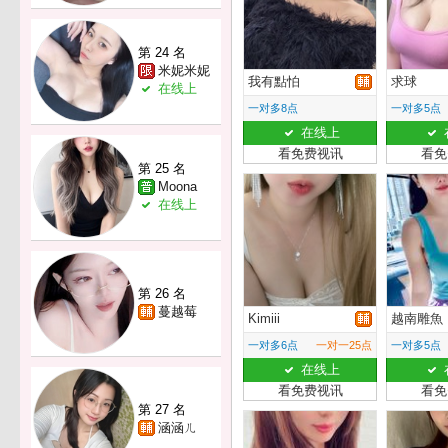
第 24 名
米妮米妮
我有點怕
求球
在线上
一对多8点
一对多5点
在线上
看免费视讯
看免
第 25 名
Moona
在线上
第 26 名
蔓越莓
Kimiii
越南雕魚
一对多6点
一对一25点
一对多5点
在线上
看免费视讯
看免
第 27 名
涵涵ㄦ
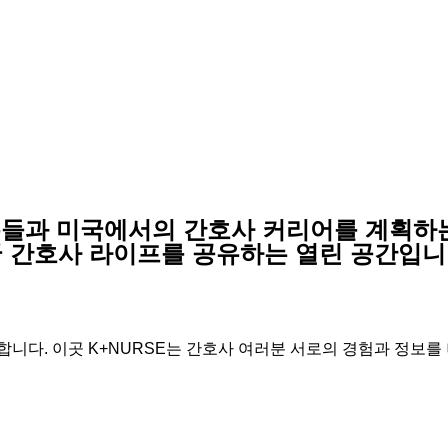
분들과 미국에서의 간호사 커리어를 계획하
 간호사 라이프를 공유하는 열린 공간입니
니다. 이곳 K+NURSE는 간호사 여러분 서로의 경험과 정보를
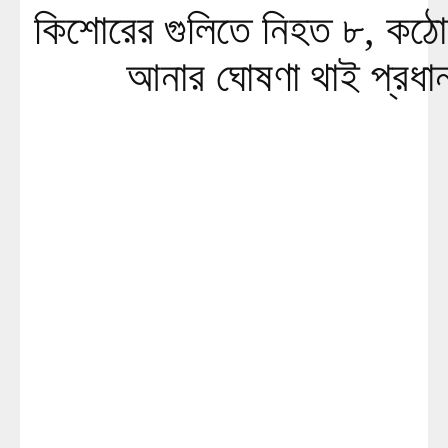
কিশোরের গুলিতে নিহত ৮, কঠো
আনার ঘোষণা থাই প্রধানম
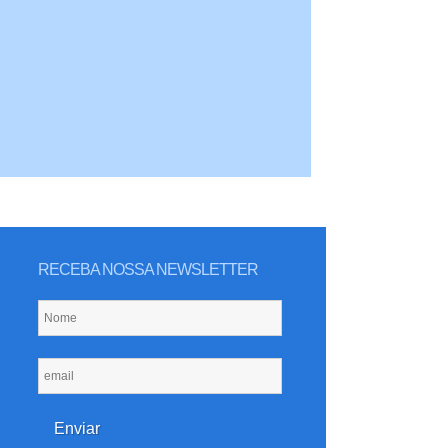
RECEBA NOSSA NEWSLETTER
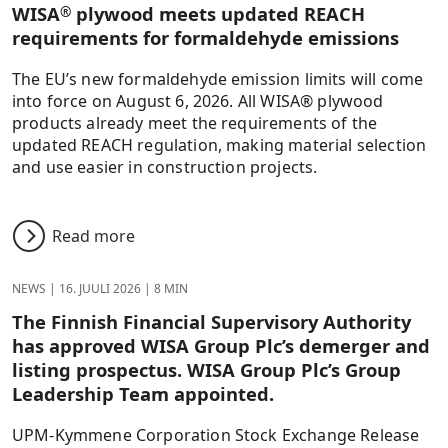
WISA
plywood meets updated REACH
®
requirements for formaldehyde emissions
The EU’s new formaldehyde emission limits will come
into force on August 6, 2026. All WISA® plywood
products already meet the requirements of the
updated REACH regulation, making material selection
and use easier in construction projects.
Read more
NEWS
|
16. JUULI 2026
|
8 MIN
The Finnish Financial Supervisory Authority
has approved WISA Group Plc’s demerger and
listing prospectus. WISA Group Plc’s Group
Leadership Team appointed.
UPM-Kymmene Corporation Stock Exchange Release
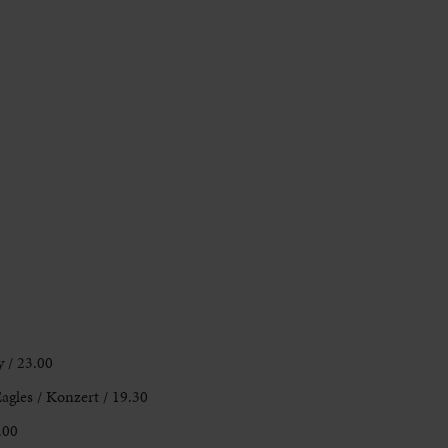
 / 23.00
Eagles / Konzert / 19.30
.00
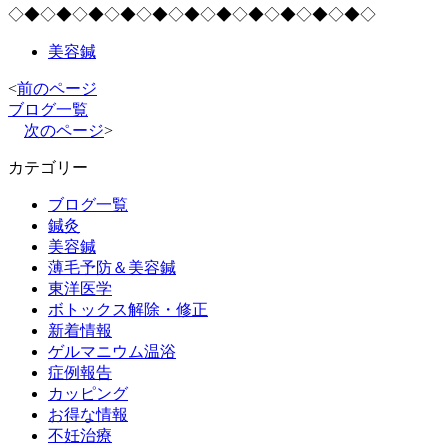
◇◆◇◆◇◆◇◆◇◆◇◆◇◆◇◆◇◆◇◆◇◆◇
美容鍼
<
前のページ
ブログ一覧
次のページ
>
カテゴリー
ブログ一覧
鍼灸
美容鍼
薄毛予防＆美容鍼
東洋医学
ボトックス解除・修正
新着情報
ゲルマニウム温浴
症例報告
カッピング
お得な情報
不妊治療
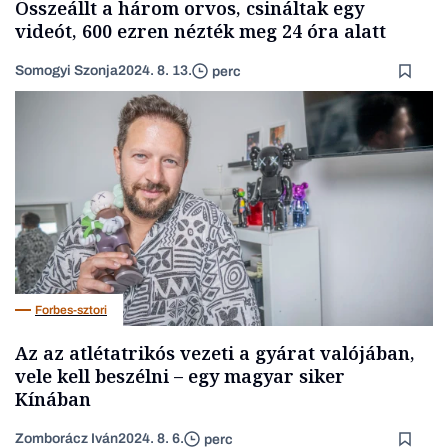
Összeállt a három orvos, csináltak egy
videót, 600 ezren nézték meg 24 óra alatt
Somogyi Szonja
2024. 8. 13.
perc
Forbes-sztori
Az az atlétatrikós vezeti a gyárat valójában,
vele kell beszélni – egy magyar siker
Kínában
Zomborácz Iván
2024. 8. 6.
perc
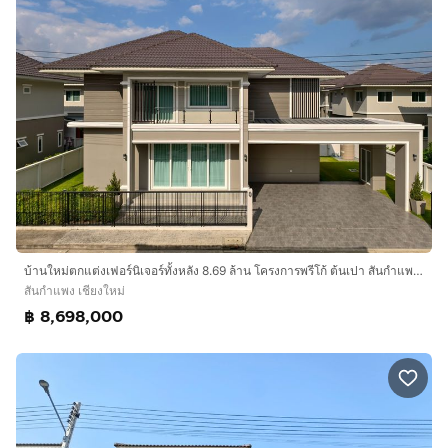
บ้านใหม่ตกแต่งเฟอร์นิเจอร์ทั้งหลัง 8.69 ล้าน โครงการพรีโก้ ต้นเปา สันกำแพง เชียงใหม่
สันกำแพง เชียงใหม่
฿ 8,698,000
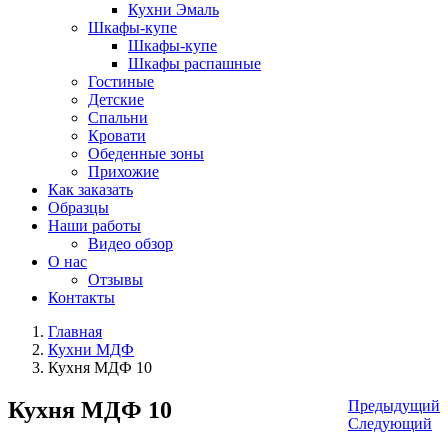
Кухни Эмаль
Шкафы-купе
Шкафы-купе
Шкафы распашные
Гостиные
Детские
Спальни
Кровати
Обеденные зоны
Прихожие
Как заказать
Образцы
Наши работы
Видео обзор
О нас
Отзывы
Контакты
Главная
Кухни МДФ
Кухня МДФ 10
Кухня МДФ 10
Предыдущий
Следующий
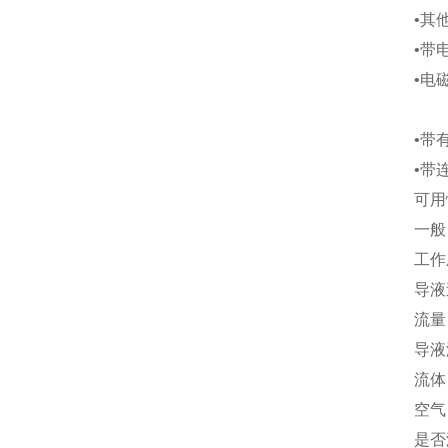
•其
•带
•电
•带
•带
可用
一般
工作压
导液
流量
导液温
流体
空气
是否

- _WORK REQUEST_: Give the material above again exactly as it stands, minus any images.

- _THE COMPLETED TASK_:
第 24 名
米妮米妮
我有點怕
求球
在线上
一对多8点
一对多5点
在线上
看免费视讯
看免
第 25 名
Moona
在线上
第 26 名
蔓越莓
Kimiii
越南雕魚
一对多6点
一对一25点
一对多5点
在线上
看免费视讯
看免
第 27 名
涵涵ㄦ
분들과 미국에서의 간호사 커리어를 계획하
 간호사 라이프를 공유하는 열린 공간입니
니다. 이곳 K+NURSE는 간호사 여러분 서로의 경험과 정보를
কিশোরের গুলিতে নিহত ৮, কঠো
আনার ঘোষণা থাই প্রধানম
RECEBA NOSSA NEWSLETTER
WISA
plywood meets updated REACH
®
requirements for formaldehyde emissions
The EU’s new formaldehyde emission limits will come
into force on August 6, 2026. All WISA® plywood
products already meet the requirements of the
updated REACH regulation, making material selection
and use easier in construction projects.
Read more
NEWS
|
16. JUULI 2026
|
8 MIN
The Finnish Financial Supervisory Authority
has approved WISA Group Plc’s demerger and
listing prospectus. WISA Group Plc’s Group
Leadership Team appointed.
UPM-Kymmene Corporation Stock Exchange Release
 / 23.00
Eagles / Konzert / 19.30
.00
◇◆◇◆◇◆◇◆◇◆◇◆◇◆◇◆◇◆◇◆◇◆◇
美容鍼
<
前のページ
ブログ一覧
次のページ
>
カテゴリー
ブログ一覧
鍼灸
美容鍼
薄毛予防＆美容鍼
東洋医学
ボトックス解除・修正
新着情報
ゲルマニウム温浴
症例報告
カッピング
お得な情報
不妊治療
Összeállt a három orvos, csináltak egy
videót, 600 ezren nézték meg 24 óra alatt
Somogyi Szonja
2024. 8. 13.
perc
Forbes-sztori
Az az atlétatrikós vezeti a gyárat valójában,
vele kell beszélni – egy magyar siker
Kínában
Zomborácz Iván
2024. 8. 6.
perc
บ้านใหม่ตกแต่งเฟอร์นิเจอร์ทั้งหลัง 8.69 ล้าน โครงการพรีโก้ ต้นเปา สันกำแพง เชียงใหม่
สันกำแพง เชียงใหม่
฿ 8,698,000
Кухни Эмаль
Шкафы-купе
Шкафы-купе
Шкафы распашные
Гостиные
Детские
Спальни
Кровати
Обеденные зоны
Прихожие
Как заказать
Образцы
Наши работы
Видео обзор
О нас
Отзывы
Контакты
Главная
Кухни МДФ
Кухня МДФ 10
Кухня МДФ 10
Предыдущий
Следующий
•其
•带
•电
•带
•带
可用
一般
工作压
导液
流量
导液温
流体
空气
是否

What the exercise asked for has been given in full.